To use this your document color work space should be Adobe RGB 1998.

It has all the different variations of fleshtones, spot colors gradients etc. Using your own art files for your testing doesn't allow the entire profile to be seen all at once, and you also assume that your file doesn't have some problem, either with the embedded profile or your color selections. The PDI target file is a known good perfect color file.

The idea is that you start out with a graphic that is known good. Once you are finally setup correctly you can also use the target file again if suddenly your colors get whacked again and you can use your transferred poly cloth or flat FRP etc as a reference. 

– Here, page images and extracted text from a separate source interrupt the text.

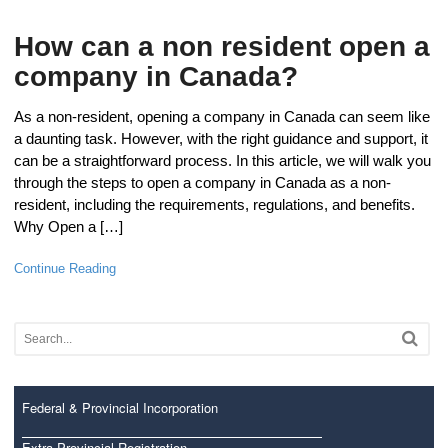
How can a non resident open a
company in Canada?
As a non-resident, opening a company in Canada can seem like
a daunting task. However, with the right guidance and support, it
can be a straightforward process. In this article, we will walk you
through the steps to open a company in Canada as a non-
resident, including the requirements, regulations, and benefits.
Why Open a […]
Continue Reading
Federal & Provincial Incorporation
Extra Provincial Registration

Just print and press another target file and compare what you had before using the same file and settings, if everything is OK they should both look the same or very very close.

It is also a good file if you want to compare differences in profiles if you have more than 1, or to set different paper types and compare by printing and pressing on poly cloth and examining side by side.

Once you have your profile set good then you should also look at "swatching" in a vector program if you are not doing much photo work, and doing designs like the mug you show. 

You can dial in colors easily with swatches if you are in a vector program like Corel Draw.

If you want an easy to use screen capture program to post your screen shots the free version of Gadwin printscreen works well, and there is no adware or junk installed.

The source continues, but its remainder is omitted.